Fathi did manage to get a letter from the government clearing his name. "But as far as I can tell that process has made no difference whatsoever. And I still get stopped with about the same frequency as I did before," he said.
In this and other cases, the government seems like it can't get its information straight. According to its own analysis, the Department of Homeland Security has failed to merge 12 separate terrorist watch lists currently being used by nine federal agencies.
Big Brother's Shadow
People who fear that Americans will lose all their privacy often cite George Orwell's novel "1984" -- about a society led by Big Brother, who ultimately censors everyone's behavior and even their thoughts.
In recent years, the federal government has launched more than 100 separate data analysis systems in 52 federal agencies -- giving the government the ability to know more about its citizens than ever before. There are not many rules about how the government can use private sector data in these systems.
One of those systems, created by the Defense Department, so alarmed members of Congress that they ultimately refused to fund it. The system, called "Total Information Awareness," was an ambitious research project designed to look for ways to predict future attacks by sifting for signs of terrorist activity in oceans of data all over the world. The project's symbol was an all-seeing eye, and its motto in Latin was, "Knowledge Is Power." Its critics believed it was science fiction run amok.
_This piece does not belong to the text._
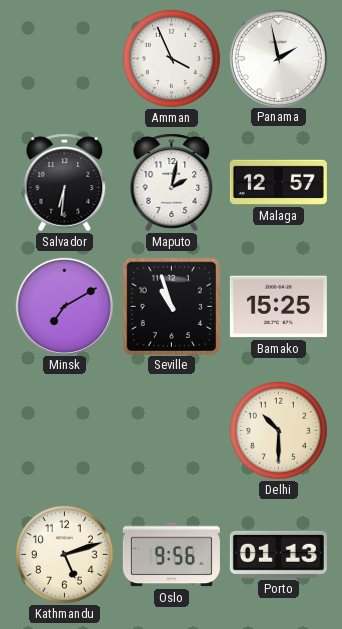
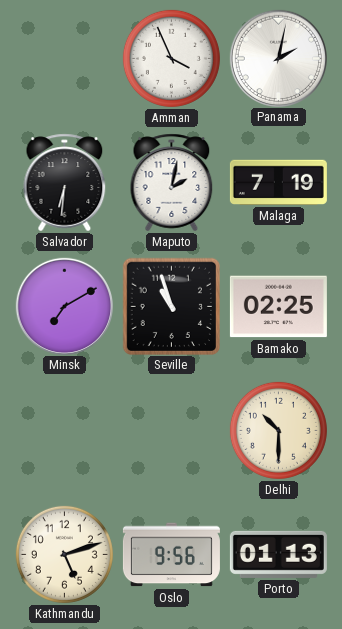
Panama: 1:58 -> 2:02
Malaga: 12:57 -> 7:19
Bamako: 15:25 -> 02:25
Joseph Atick, the founder and chief executive officer of identity verification company Identix Corp., said we still have to "keep reminding ourselves we are humans. We are not just numbers. We have to treat people with enormous respect and enormous recourse -- give them the ability to challenge the systems and not be subjugated by them."
"Nobody here is aiming to create a surveillance society," O'Harrow said. "But it's hard to deny the fact that that's where we're headed, and that as all this technology converges, and as the laws make it easier to collect and analyze information, it's happening in a sense despite our best wishes and our best intentions."